Assume $X_1,X_2, \dots , X_n$ following the exponential distribution with mean $\theta > 0 $ and the statistic: $$ T = \sum\limits_{i = 1}^n X_i $$
I know that the sum of exponential random variables follows the Gamma distribution, but I cannot infer anything about the inverse of the sum $\frac{1}{T}$. My guess would be that: $$ E\left[\frac{1}{T}\right] = \frac{1}{\theta} \quad \text{and} \quad V\left[ \frac{1}{T} \right] = \frac{1}{\theta^2} $$ but why?

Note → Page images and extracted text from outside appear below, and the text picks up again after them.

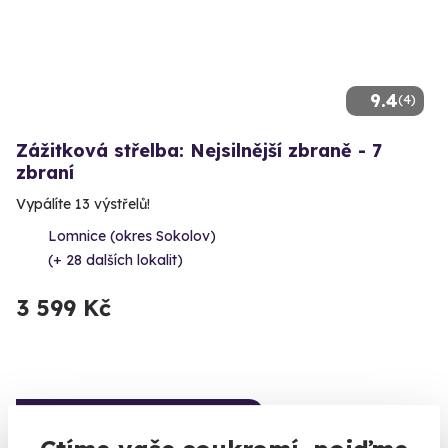
9.4
(4)
Zážitková střelba: Nejsilnější zbraně - 7
zbraní
Vypálíte 13 výstřelů!
Lomnice (okres Sokolov)
(+ 28 dalších lokalit)
3 599 Kč
Volný termín už 14. 08. 2026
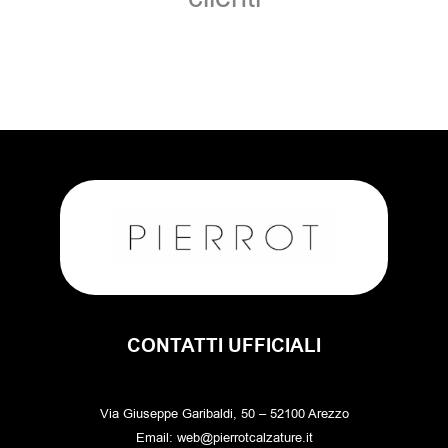
CONTATTI UFFICIALI
Via Giuseppe Garibaldi, 50 – 52100 Arezzo
Email: web@pierrotcalzature.it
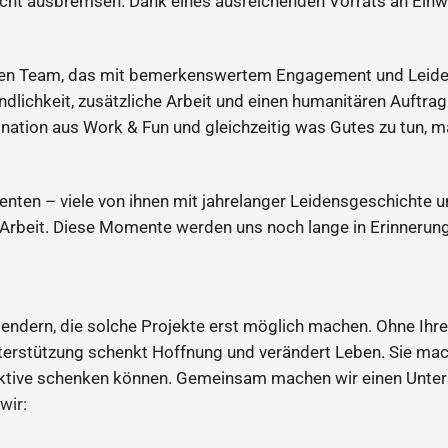
icht ausbremsen. Dank eines ausreichenden Vorrats an Einw
hen Team, das mit bemerkenswertem Engagement und Leiden
ndlichkeit, zusätzliche Arbeit und einen humanitären Auftra
tion aus Work & Fun und gleichzeitig was Gutes zu tun, ma
ienten – viele von ihnen mit jahrelanger Leidensgeschichte
e Arbeit. Diese Momente werden uns noch lange in Erinnerung
endern, die solche Projekte erst möglich machen. Ohne Ihre f
terstützung schenkt Hoffnung und verändert Leben. Sie mac
ektive schenken können. Gemeinsam machen wir einen Unter
wir:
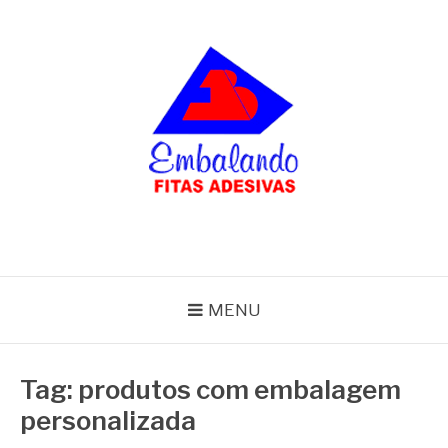
Pular
para
o
conteúdo
BLOG
Embalando
MENU
Tag:
produtos com embalagem
personalizada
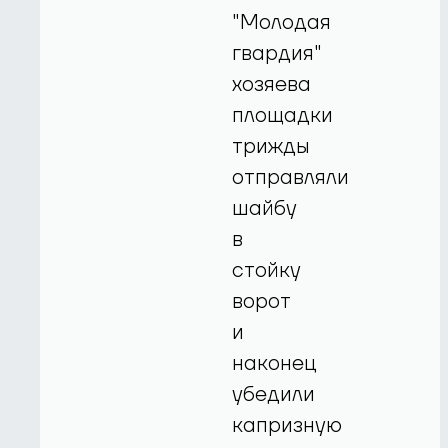
"Молодая
гвардия"
хозяева
площадки
трижды
отправляли
шайбу
в
стойку
ворот
и
наконец
убедили
капризную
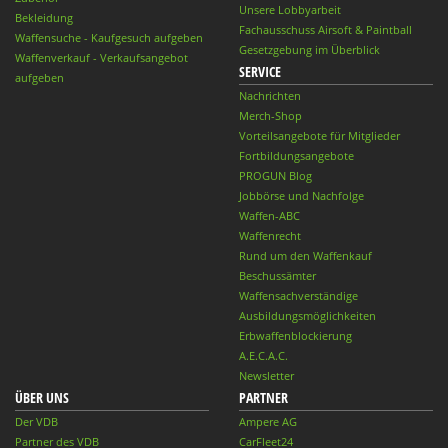
Unsere Lobbyarbeit
Bekleidung
Fachausschuss Airsoft & Paintball
Waffensuche - Kaufgesuch aufgeben
Gesetzgebung im Überblick
Waffenverkauf - Verkaufsangebot
SERVICE
aufgeben
Nachrichten
Merch-Shop
Vorteilsangebote für Mitglieder
Fortbildungsangebote
PROGUN Blog
Jobbörse und Nachfolge
Waffen-ABC
Waffenrecht
Rund um den Waffenkauf
Beschussämter
Waffensachverständige
Ausbildungsmöglichkeiten
Erbwaffenblockierung
A.E.C.A.C.
Newsletter
ÜBER UNS
PARTNER
Der VDB
Ampere AG
Partner des VDB
CarFleet24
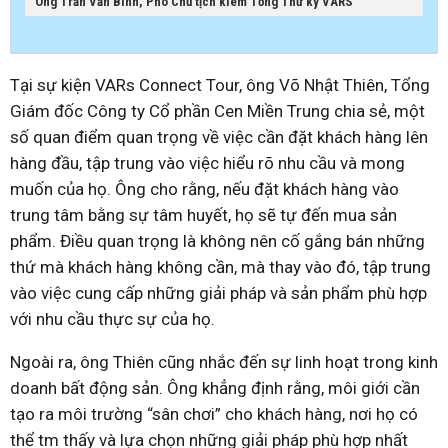
Ông Trần Văn Bình, Phó Chủ tịch kiêm Tổng Thư ký VARS
Tại sự kiện VARs Connect Tour, ông Võ Nhật Thiên, Tổng
Giám đốc Công ty Cổ phần Cen Miền Trung chia sẻ, một
số quan điểm quan trọng về việc cần đặt khách hàng lên
hàng đầu, tập trung vào việc hiểu rõ nhu cầu và mong
muốn của họ. Ông cho rằng, nếu đặt khách hàng vào
trung tâm bằng sự tâm huyết, họ sẽ tự đến mua sản
phẩm. Điều quan trọng là không nên cố gắng bán những
thứ mà khách hàng không cần, mà thay vào đó, tập trung
vào việc cung cấp những giải pháp và sản phẩm phù hợp
với nhu cầu thực sự của họ.
Ngoài ra, ông Thiên cũng nhắc đến sự linh hoạt trong kinh
doanh bất động sản. Ông khẳng định rằng, môi giới cần
tạo ra môi trường “sân chơi” cho khách hàng, nơi họ có
thể tm thấy và lựa chọn những giải pháp phù hợp nhất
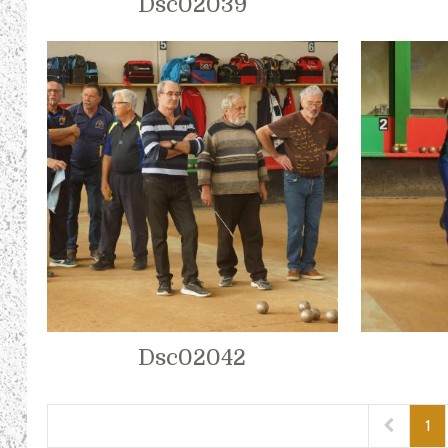
Dsc02039
Dsc02042
1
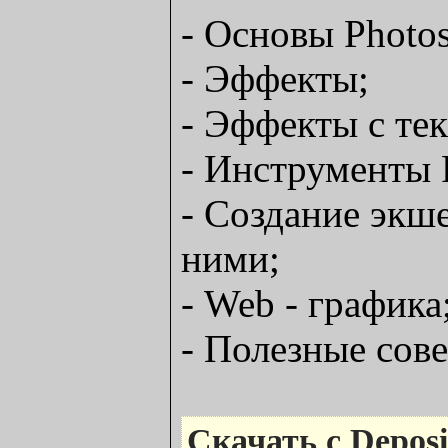
- Основы Photo
- Эффекты;
- Эффекты с тек
- Инструменты 
- Создание экше
ними;
- Web - графика
- Полезные сов
Скачать с Deposit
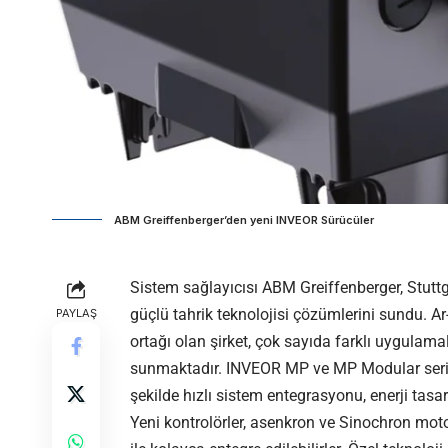
ABM Greiffenberger’den yeni INVEOR Sürücüler
Sistem sağlayıcısı ABM Greiffenberger, Stuttg
güçlü tahrik teknolojisi çözümlerini sundu. Ar
PAYLAŞ
ortağı olan şirket, çok sayıda farklı uygulam
sunmaktadır. INVEOR MP ve MP Modular serisin
şekilde hızlı sistem entegrasyonu, enerji tasarr
Yeni kontrolörler, asenkron ve Sinochron mot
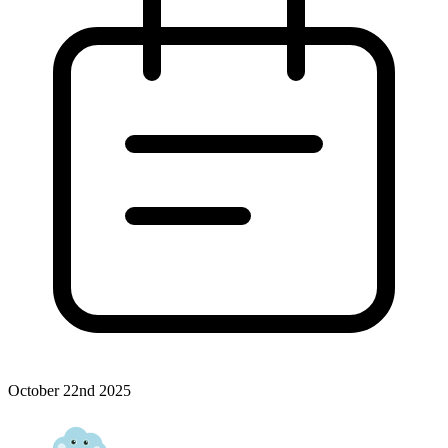
October 22nd 2025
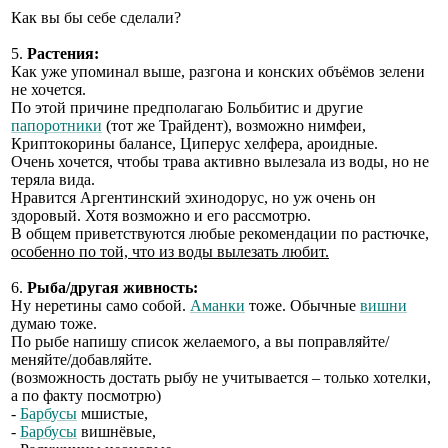
Как вы бы себе сделали?
5.
Растения:
Как уже упоминал выше, разгона и конских объёмов зелени
не хочется.
По этой причине предполагаю Больбитис и другие
папоротники
(тот же Трайдент), возможно нимфеи,
Криптокорины балансе, Циперус хелфера, ароидные.
Очень хочется, чтобы трава активно вылезала из воды, но не
теряла вида.
Нравится Аргентинский эхинодорус, но уж очень он
здоровый. Хотя возможно и его рассмотрю.
В общем приветствуются любые рекомендации по растючке,
особенно по той, что из воды вылезать любит.
6.
Рыба/другая живность:
Ну неретины само собой.
Аманки
тоже. Обычные
вишни
думаю тоже.
По рыбе напишу список желаемого, а вы поправляйте/
меняйте/добавляйте.
(возможность достать рыбу не учитывается – только хотелки,
а по факту посмотрю)
-
Барбусы
мшистые,
-
Барбусы
вишнёвые,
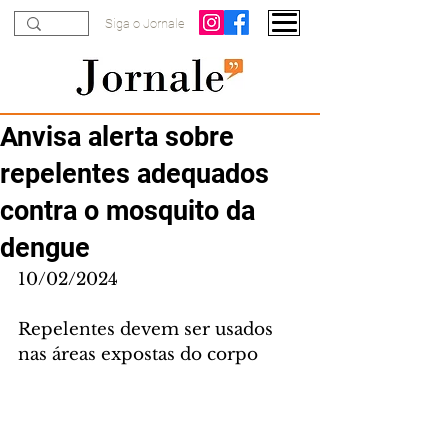
Siga o Jornale
Anvisa alerta sobre
repelentes adequados
contra o mosquito da
dengue
10/02/2024
Repelentes devem ser usados 
nas áreas expostas do corpo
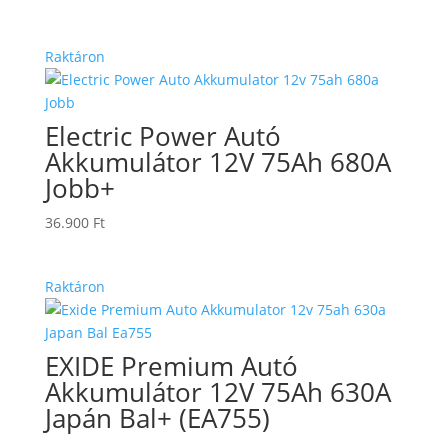
price
price
was:
is:
Raktáron
64.900 Ft.
59.900 Ft.
Electric Power Autó
Akkumulátor 12V 75Ah 680A
Jobb+
36.900
Ft
Raktáron
EXIDE Premium Autó
Akkumulátor 12V 75Ah 630A
Japán Bal+ (EA755)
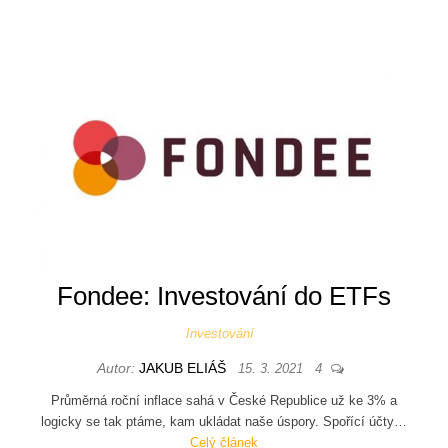
Fondee: Investování do ETFs
Investování
Autor:
JAKUB ELIÁŠ
15. 3. 2021
4
Průměrná roční inflace sahá v České Republice už ke 3% a
logicky se tak ptáme, kam ukládat naše úspory. Spořící účty…
Celý článek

If $X_i \sim \operatorname{Exponential}(\lambda)$ are iid such that $$f_{X_i}(x) = \lambda e^{-\lambda x}, \quad x > 0,$$ then $T = \sum_{i=1}^n X_i \sim \operatorname{Gamma}(n,\lambda)$ with $$f_T(x) = \frac{\lambda^n x^{n-1} e^{-\lambda x}}{\Gamma(n)}, \quad x > 0.$$ Notice that \begin{equation} \begin{split} \operatorname{E}[\frac{1}{T}] &= \int_{x=0}^\infty \frac{1}{x} f_T(x) \, dx \\ &= \frac{\lambda}{n-1} \int_{x=0}^\infty \frac{\lambda^{n-1} x^{n-2} e^{-\lambda x}}{\Gamma(n-1)} \, dx \\ &= \frac{\lambda}{n-1},\qquad n >1 \end{split} \end{equation} A similar integration is done for moment of order $2$.
In general, if $\sf T$ has a continuous distribution with p.d.f. $\sf{f_T(t)}$ and c.d.f. $\sf{F_T(t)}$, the c.d.f. of $\sf{S=T^{-1}}$ is given by $$\sf{F_S(s)=P(S\le s)=P\left(T\ge\frac1s\right)}=1-F_T\left(\frac1s\right)$$ so that the p.d.f. of $\sf S$ is $$\sf{f_S(s)=F'_S(s)=\frac1{s^2}f_T\left(\frac1s\right)}.$$ The mean and variance can be derived by integrating over $\sf{\Omega_S}$ with the integrand consisting of $\sf{f_S(s)}$. That is, $$\sf{E(S)=\int_{\Omega_S}sf_S(s)\,ds,\quad V(S)=\int_{\Omega_S}s^2f_S(s)\,ds}-\left[\int_{\Omega_S}sf_S(s)\,ds\right]^2.$$ This can be applied to $\sf{T\sim Ga(n,\lambda)}$.